With the extreme prevalence of mobile apps, web apps, and desktop apps, REST services are more important than ever to provide data to its users. This data could be used for the native app, or for 3rd party developers to expand your service's reach into other apps. Either way, the REST service needs to be easy to use and easily modified in order to keep up with the ever-changing demand of the end users.
Java provides many options for creating REST services, including JAX-RS, Apache Camel, and Spring MVC. All are good frameworks and would be sufficient for just about any project, but I personally prefer to use Apache Camel. It is so flexible and easy to use that it's impossible to pass up.

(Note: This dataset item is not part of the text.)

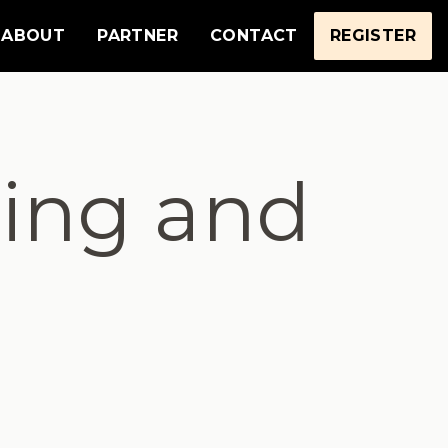
ABOUT
PARTNER
CONTACT
REGISTER
ing and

The example code given here is intended to be used to authenticate a user via a REST route (keep in mind that there may be security concerns that aren't addressed in this route). Using Jetty, we expose a route on the api/v1.0/auth path, which passes a HttpServletRequest instance to our authenticationProcessor bean. From here, we can extract all of the required information to determine if the credentials are valid. If they are valid, then we set the authenticated header to true in the message, and then pass back a unique token for the client to use. Otherwise we return JSON to notify the client that the authentication has failed.
import java.util.UUID;
...
private static final String AUTH_FAILED = "{"
+ "\"success\": false,"
+ "\"message\": \"Authentication failed.\""
+ "\"token\": null"
+ "}";
private static final String AUTH_SUCCEEDED = "{"
+ "\"success\": true,"
+ "\"message\": \"Authentication succeeded.\""
+ "\"token\": \"%s\""
+ "}";
...
@Override
public void configure() {
from("jetty:http://localhost:8080/api/v1.0/auth")
.process(authenticationProcessor)
.choice()
.when(header("authenticated").isEqualTo(true))
.setBody().constant(String.format(AUTH_SUCCEEDED, UUID.randomUUID().toString()))
.otherwise()
.setBody().constant(AUTH_FAILED)
.end();
}
This simple example is meant to show how easily we can use Camel for REST services. Sure, other frameworks might take even less code to get authentication to work, but the power of Camel is realized when we start utilizing other Camel components in our route. Maybe, for example, we later decide that we'd prefer that our clients authenticate using Google's OAuth service. In this case, we'd simply replace .process(authenticationProcessor) with the Camel GAuth component: .to("gauth:authorize?callback=" + encodedCallback + "&scope=" + encodedScope);, where encodedCallback and encodedScope are callback URLs to fully handle Google's authentication service. See Camel's GAuth page for a full example.
Given that Camel plays nice with over 100 different information sources, and ServiceMix, it should be obvious that with just a few lines of code we'll be able to add some pretty useful functionality to our REST service.